# Cast Iron while its out for repair should I redo this braze?



## woodchucker (May 4, 2017)

I am sending this out to a kid who did an excellent weld (not braze) on my 8520 brake. I asked him to weld it if he could with nickel as an old time welder told me nickel.  He heated it and welded it.. beautiful.

Now I bought this taper attachment, I probably shouldn't have as it has so many issues. It was cracked and brazed , and was being offered for less. It looked good enough to use, but it had cracked ways on the dovetails. I ground out the old studs and damaged area, since I want to fix and get new grub screws in there.  Whoever did the repair used small grubs and relocated them. That didn't bother me, but the cracks did.  So while he is doing the ways, should I have him redo the previous crossslide repair. It looks like copper based, not silicone bronze, as I would have expected. Once I took the paint off, I  was bothered by the color.  

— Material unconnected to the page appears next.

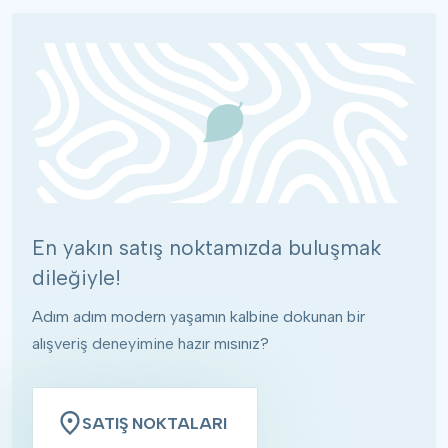
En yakın satış noktamızda buluşmak
dileğiyle!
Adım adım modern yaşamın kalbine dokunan bir
alışveriş deneyimine hazır mısınız?
SATIŞ NOKTALARI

The funniest thing, the pic in this http://www.lathes.co.uk/south-bend-boxford-taper-unit/ is the unit before the break that was repaired. So this may have made it's way from the UK. The unit is awful.  I should not have bought it. But now it has to be turned into a user, as I can't pawn it off on someone else.

I have more cleanup to do, just finished stripping it.


----------



## wawoodman (May 4, 2017)

If you have a guy who will do it well, go for it. Otherwise, it will **** you off every time you look at it. Even if no one else would notice, you will.


----------



## markba633csi (May 4, 2017)

It looks like it should have some additional "sister" pieces of steel or iron brazed in on both sides of the cracked area to give it more strength, it seems very likely to break again in that same area unless you do some heroic measures.  Better to go for the maximum strength and to heck with keeping it looking stock.  My two cents.
Mark S.


----------



## Ulma Doctor (May 4, 2017)

make lemonade from lemons, if you can.
alignment of the broken parts will be tricky to maintain, but if the guy welding it up is competent- he can stick it back together again.
i'd like to see the finished repair


----------



## cathead (May 5, 2017)

I would like to have been the fly on the wall watching the operation that broke that part.  There isn't a huge force exerted on 
the part in use as far as I can see.  Also, when making tapers the feed is slow and depth of cut is small.  I would run it and see how
it works as is and fix it if would happen to break again.  Looking at the repair it looks it could be welded with cast iron rod
and touched up with copper or brass afterwards.  I have seen brazing that looks like copper if the zinc boils off some leaving an alloy
with more copper behind.  It's your machine so you can do as you please of course.  I find it quite interesting when a group looks
at the same post and a wide range of cogitation comes to light.  You mention cracked ways on the dovetails which would be more
of a concern to me than the repair as that would likely affect linearity.   Anyway, now you have another angle to ponder.


----------



## Rustrp (May 5, 2017)

The part looks like it may have been TIG welded because an oxy/acety brazing job wouldn't cause undercut on the edges. The problem with using Ni based electrode (before I go and say I would use Ni) on this part is the removal of all the bronze. It must be removed, otherwise leave it, clean it up, reinforce it, etc. 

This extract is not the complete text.